Wall Street banks look to sell more research to companies

Goldman Sachs and Morgan Stanley are going head-to-head with the likes of Bain and Mckinsey, hoping to sell research services to companies to offset big falls in demand from their traditional clients in asset management.

Historically, the reams of research and economic analysis produced by Wall Street’s army of “sellside” analysts has been targeted at hedge funds and fund managers — the “buyside” in industry jargon.

But investment groups have come under ferocious fee pressure in recent years and are trying to cut down on costs. At the same time, new regulations stemming from the EU — and which have washed over the US — have required banks to charge investors for the research they provide, rather than bundling the cost into commissions for trading.

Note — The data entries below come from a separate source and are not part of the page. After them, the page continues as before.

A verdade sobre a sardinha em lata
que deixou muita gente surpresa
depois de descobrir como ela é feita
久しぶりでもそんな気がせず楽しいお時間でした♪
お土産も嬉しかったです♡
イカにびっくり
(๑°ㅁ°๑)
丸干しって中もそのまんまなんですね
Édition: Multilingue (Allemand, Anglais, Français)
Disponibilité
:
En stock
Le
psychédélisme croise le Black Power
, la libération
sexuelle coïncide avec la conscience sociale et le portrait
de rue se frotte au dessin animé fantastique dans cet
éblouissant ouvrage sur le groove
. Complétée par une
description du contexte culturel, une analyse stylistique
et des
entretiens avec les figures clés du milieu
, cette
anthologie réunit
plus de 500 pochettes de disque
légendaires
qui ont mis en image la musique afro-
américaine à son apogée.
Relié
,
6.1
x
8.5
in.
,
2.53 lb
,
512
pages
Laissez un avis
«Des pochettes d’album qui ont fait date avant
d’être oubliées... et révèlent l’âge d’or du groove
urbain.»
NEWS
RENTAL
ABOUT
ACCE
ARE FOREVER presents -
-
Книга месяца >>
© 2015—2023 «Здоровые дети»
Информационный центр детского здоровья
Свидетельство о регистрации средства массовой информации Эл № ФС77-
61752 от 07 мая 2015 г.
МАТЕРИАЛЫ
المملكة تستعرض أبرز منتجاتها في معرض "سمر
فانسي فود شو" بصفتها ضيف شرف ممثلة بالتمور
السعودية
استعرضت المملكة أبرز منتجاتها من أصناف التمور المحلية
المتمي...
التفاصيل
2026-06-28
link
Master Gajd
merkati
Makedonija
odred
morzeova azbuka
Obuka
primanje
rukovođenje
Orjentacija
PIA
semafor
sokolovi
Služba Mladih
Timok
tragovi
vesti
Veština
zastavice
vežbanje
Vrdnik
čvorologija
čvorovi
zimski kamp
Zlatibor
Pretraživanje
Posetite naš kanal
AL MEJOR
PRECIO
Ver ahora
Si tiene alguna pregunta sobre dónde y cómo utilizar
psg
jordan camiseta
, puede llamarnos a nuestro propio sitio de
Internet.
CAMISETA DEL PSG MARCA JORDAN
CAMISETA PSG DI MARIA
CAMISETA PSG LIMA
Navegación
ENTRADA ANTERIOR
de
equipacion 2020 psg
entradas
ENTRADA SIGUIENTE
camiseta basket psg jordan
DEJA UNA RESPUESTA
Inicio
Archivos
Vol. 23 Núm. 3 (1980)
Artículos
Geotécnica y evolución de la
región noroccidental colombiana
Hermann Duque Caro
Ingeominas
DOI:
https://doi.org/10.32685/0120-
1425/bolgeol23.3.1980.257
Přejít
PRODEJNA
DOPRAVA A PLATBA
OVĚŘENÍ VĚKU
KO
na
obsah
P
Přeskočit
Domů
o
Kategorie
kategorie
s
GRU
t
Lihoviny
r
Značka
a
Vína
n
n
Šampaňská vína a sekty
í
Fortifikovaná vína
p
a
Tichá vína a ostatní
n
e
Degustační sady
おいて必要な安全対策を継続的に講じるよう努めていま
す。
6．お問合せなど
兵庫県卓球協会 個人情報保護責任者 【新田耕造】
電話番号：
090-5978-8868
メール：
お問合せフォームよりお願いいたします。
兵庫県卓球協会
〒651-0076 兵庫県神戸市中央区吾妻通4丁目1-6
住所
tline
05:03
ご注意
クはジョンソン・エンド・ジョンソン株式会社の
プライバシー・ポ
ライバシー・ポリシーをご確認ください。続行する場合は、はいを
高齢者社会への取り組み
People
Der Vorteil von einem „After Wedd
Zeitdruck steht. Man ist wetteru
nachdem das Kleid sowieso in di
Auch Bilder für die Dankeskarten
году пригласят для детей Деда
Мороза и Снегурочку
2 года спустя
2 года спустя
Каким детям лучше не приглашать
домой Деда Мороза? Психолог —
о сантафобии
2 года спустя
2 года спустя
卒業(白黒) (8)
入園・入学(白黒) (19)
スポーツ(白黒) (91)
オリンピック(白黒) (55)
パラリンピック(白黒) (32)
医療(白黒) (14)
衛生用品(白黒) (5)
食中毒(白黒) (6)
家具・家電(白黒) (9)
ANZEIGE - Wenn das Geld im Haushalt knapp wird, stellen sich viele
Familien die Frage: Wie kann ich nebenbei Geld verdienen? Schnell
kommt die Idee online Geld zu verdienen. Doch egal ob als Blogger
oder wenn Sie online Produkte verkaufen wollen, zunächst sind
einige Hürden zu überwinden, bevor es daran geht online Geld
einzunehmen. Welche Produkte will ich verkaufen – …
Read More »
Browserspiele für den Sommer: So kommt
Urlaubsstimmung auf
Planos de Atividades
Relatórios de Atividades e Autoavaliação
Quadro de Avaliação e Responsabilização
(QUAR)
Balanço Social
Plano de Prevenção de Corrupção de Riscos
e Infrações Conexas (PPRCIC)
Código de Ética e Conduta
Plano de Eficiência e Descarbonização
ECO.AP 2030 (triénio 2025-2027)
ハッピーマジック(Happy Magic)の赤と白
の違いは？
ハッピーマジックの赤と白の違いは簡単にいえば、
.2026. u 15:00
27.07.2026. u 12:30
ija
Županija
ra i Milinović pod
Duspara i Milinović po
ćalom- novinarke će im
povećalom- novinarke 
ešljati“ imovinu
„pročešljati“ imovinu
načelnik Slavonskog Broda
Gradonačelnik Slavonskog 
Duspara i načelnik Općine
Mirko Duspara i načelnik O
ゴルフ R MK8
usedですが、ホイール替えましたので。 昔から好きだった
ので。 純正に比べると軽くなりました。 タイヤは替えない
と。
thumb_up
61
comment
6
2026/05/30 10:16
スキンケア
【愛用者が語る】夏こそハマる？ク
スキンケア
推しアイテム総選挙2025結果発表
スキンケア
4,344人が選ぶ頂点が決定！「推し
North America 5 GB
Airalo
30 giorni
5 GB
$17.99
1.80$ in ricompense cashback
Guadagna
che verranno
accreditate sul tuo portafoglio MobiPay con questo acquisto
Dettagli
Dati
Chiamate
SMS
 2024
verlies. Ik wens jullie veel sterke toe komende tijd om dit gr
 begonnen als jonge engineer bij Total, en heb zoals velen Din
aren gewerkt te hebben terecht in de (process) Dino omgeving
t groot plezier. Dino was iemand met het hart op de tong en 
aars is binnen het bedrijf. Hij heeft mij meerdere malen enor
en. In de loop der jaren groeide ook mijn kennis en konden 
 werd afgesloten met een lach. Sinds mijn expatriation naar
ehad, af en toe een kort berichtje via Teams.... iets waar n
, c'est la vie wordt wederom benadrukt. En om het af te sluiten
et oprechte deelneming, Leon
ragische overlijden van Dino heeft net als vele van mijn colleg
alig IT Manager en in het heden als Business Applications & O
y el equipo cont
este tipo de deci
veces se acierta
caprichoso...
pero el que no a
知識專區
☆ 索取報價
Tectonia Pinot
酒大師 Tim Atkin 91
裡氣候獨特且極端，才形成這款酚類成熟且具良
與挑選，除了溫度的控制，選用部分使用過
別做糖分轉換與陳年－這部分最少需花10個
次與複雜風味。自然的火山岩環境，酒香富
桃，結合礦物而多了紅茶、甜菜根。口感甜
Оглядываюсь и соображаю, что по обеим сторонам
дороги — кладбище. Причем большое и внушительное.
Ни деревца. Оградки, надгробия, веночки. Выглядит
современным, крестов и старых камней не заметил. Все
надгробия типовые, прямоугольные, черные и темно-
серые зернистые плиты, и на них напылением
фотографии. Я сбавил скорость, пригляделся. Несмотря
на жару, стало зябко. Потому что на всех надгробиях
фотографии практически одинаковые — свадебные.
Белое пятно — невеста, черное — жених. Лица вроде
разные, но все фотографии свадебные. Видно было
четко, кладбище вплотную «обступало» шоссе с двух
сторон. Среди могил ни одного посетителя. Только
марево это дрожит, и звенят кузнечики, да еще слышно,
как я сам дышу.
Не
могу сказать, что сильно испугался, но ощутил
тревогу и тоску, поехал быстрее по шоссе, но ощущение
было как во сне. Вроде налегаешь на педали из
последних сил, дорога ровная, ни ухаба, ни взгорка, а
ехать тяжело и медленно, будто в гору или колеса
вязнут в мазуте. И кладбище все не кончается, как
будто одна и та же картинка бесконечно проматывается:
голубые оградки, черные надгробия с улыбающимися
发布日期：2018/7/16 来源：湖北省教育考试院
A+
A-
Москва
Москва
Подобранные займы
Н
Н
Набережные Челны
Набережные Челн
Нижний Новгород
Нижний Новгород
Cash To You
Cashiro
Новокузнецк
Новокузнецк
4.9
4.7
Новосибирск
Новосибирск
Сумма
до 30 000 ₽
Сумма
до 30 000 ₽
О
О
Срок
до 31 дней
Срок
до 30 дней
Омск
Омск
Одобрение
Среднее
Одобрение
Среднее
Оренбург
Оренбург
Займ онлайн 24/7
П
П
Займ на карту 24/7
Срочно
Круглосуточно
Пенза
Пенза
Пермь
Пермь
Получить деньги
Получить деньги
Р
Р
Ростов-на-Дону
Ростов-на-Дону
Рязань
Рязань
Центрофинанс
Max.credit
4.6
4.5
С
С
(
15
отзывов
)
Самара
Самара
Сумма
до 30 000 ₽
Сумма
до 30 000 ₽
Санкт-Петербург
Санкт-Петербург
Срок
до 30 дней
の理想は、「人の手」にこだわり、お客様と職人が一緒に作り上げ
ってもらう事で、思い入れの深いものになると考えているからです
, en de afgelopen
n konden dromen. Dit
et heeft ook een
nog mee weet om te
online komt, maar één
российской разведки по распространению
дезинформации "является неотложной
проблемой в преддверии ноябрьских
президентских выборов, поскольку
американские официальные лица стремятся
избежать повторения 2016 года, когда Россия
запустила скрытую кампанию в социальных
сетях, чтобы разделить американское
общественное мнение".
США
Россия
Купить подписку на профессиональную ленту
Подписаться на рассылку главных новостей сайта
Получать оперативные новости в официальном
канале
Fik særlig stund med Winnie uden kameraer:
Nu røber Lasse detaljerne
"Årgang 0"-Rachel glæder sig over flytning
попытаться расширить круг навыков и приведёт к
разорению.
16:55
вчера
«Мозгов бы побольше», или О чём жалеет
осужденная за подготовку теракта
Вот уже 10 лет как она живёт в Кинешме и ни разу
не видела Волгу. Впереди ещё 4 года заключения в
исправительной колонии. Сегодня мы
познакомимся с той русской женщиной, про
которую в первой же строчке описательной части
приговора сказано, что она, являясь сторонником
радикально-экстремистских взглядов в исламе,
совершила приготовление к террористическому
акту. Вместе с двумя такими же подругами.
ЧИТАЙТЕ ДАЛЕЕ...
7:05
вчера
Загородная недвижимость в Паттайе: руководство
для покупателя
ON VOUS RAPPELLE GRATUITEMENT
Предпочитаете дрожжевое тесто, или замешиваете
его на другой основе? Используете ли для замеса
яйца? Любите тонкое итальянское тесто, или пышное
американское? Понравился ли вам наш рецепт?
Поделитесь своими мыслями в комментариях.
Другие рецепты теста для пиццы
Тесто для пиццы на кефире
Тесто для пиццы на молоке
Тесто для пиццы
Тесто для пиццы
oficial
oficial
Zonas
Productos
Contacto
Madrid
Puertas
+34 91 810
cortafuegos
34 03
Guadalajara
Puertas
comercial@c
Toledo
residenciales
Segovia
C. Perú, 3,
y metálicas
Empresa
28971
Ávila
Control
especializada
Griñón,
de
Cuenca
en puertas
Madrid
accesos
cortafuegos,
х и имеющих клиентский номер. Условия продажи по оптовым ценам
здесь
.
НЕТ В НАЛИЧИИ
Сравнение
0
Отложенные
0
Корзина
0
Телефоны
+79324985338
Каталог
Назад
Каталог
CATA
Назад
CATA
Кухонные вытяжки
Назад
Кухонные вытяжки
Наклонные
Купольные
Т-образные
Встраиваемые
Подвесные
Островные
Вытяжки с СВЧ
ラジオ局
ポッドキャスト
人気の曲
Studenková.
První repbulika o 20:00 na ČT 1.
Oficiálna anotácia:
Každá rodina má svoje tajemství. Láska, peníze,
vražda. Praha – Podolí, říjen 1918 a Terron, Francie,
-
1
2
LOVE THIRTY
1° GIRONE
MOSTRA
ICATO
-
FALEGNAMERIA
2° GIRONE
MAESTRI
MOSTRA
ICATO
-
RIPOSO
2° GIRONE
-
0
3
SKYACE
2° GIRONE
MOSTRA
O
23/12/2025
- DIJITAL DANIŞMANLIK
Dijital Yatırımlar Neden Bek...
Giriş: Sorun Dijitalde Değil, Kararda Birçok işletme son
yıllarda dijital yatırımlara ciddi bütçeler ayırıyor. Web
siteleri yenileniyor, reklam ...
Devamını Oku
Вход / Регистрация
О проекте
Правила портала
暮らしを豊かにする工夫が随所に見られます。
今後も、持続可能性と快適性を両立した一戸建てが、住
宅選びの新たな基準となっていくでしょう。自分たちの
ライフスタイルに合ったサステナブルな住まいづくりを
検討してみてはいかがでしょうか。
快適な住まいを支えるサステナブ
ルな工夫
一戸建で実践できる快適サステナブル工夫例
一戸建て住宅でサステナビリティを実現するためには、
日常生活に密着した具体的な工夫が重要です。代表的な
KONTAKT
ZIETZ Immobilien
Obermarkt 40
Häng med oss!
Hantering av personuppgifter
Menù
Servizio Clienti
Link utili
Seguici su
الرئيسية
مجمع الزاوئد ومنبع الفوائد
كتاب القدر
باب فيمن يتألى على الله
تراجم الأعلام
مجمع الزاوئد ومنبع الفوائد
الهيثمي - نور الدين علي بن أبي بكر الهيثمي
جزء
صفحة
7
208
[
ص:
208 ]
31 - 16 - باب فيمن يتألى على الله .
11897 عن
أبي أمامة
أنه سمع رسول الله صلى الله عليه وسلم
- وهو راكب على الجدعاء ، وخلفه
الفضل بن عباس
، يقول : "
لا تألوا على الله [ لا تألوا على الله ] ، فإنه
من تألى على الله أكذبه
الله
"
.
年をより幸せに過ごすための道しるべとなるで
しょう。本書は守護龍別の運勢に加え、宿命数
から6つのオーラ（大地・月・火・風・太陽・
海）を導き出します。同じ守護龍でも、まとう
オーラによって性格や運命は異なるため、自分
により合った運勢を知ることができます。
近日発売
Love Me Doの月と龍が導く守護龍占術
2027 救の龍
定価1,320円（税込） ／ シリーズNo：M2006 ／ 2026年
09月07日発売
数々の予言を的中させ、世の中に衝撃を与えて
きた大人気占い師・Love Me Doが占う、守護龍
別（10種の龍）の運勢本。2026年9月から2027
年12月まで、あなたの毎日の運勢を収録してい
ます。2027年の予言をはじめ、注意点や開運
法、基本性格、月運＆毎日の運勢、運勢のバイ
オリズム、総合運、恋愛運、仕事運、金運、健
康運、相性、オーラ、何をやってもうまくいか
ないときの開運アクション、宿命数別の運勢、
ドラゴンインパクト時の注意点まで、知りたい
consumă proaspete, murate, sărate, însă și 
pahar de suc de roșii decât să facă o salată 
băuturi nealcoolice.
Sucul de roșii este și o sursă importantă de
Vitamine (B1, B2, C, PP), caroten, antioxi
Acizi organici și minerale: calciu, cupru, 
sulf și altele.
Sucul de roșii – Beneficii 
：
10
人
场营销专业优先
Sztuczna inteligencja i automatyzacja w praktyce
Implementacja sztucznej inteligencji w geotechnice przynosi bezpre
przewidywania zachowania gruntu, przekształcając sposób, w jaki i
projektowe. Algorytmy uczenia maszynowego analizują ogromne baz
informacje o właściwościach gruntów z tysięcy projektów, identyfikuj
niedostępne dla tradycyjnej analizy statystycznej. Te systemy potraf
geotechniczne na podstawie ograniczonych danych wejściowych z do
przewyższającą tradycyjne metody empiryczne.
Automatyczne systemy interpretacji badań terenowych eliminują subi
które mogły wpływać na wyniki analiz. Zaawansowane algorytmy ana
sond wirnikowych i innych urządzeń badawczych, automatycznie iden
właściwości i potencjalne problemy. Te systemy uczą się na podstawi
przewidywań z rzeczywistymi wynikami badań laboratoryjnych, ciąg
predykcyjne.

As a result, fund managers have slashed budgets for spending on research, spurring banks to look for new opportunities in the corporate world.

Simon Bound, global head of research at Morgan Stanley, said: “The catalyst is pressure on the overall business. These are incremental dollars we didn’t think about before, that we are now trying to bring into the firm.”

The motivation is somewhat different at Goldman Sachs, where chief executive David Solomon has been aiming to build relationships with executives at smaller companies, hoping that they can boost the bank’s investment banking revenues.

Steve Strongin, the bank’s global head of research, said: “The shift is very real. There is a broader recognition that research can be useful to our clients . . . beyond the investment industry.”